What is required:
Exclude every picture and return the remaining entries below verbatim.

Provided material:
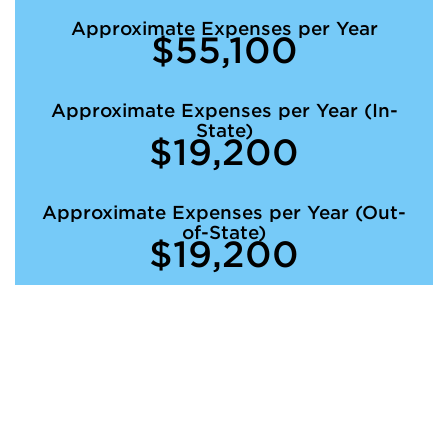
Approximate Expenses per Year
$55,100
Approximate Expenses per Year (In-
State)
$19,200
Approximate Expenses per Year (Out-
of-State)
$19,200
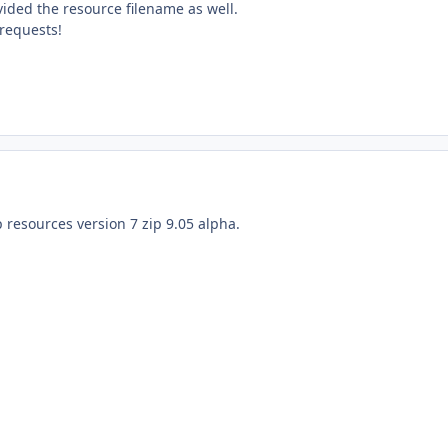
ovided the resource filename as well.
requests!
p resources version 7 zip 9.05 alpha.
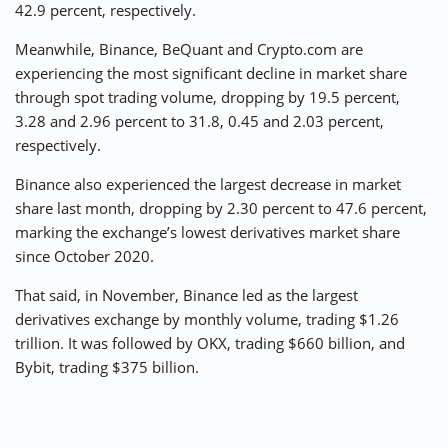
42.9 percent, respectively.
Meanwhile, Binance, BeQuant and Crypto.com are
experiencing the most significant decline in market share
through spot trading volume, dropping by 19.5 percent,
3.28 and 2.96 percent to 31.8, 0.45 and 2.03 percent,
respectively.
Binance also experienced the largest decrease in market
share last month, dropping by 2.30 percent to 47.6 percent,
marking the exchange’s lowest derivatives market share
since October 2020.
That said, in November, Binance led as the largest
derivatives exchange by monthly volume, trading $1.26
trillion. It was followed by OKX, trading $660 billion, and
Bybit, trading $375 billion.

Output for this task:
Approximate Expenses per Year
$55,100
Approximate Expenses per Year (In-
State)
$19,200
Approximate Expenses per Year (Out-
of-State)
$19,200
ovided the resource filename as well.
requests!
p resources version 7 zip 9.05 alpha.
42.9 percent, respectively.
Meanwhile, Binance, BeQuant and Crypto.com are
experiencing the most significant decline in market share
through spot trading volume, dropping by 19.5 percent,
3.28 and 2.96 percent to 31.8, 0.45 and 2.03 percent,
respectively.
Binance also experienced the largest decrease in market
share last month, dropping by 2.30 percent to 47.6 percent,
marking the exchange’s lowest derivatives market share
since October 2020.
That said, in November, Binance led as the largest
derivatives exchange by monthly volume, trading $1.26
trillion. It was followed by OKX, trading $660 billion, and
Bybit, trading $375 billion.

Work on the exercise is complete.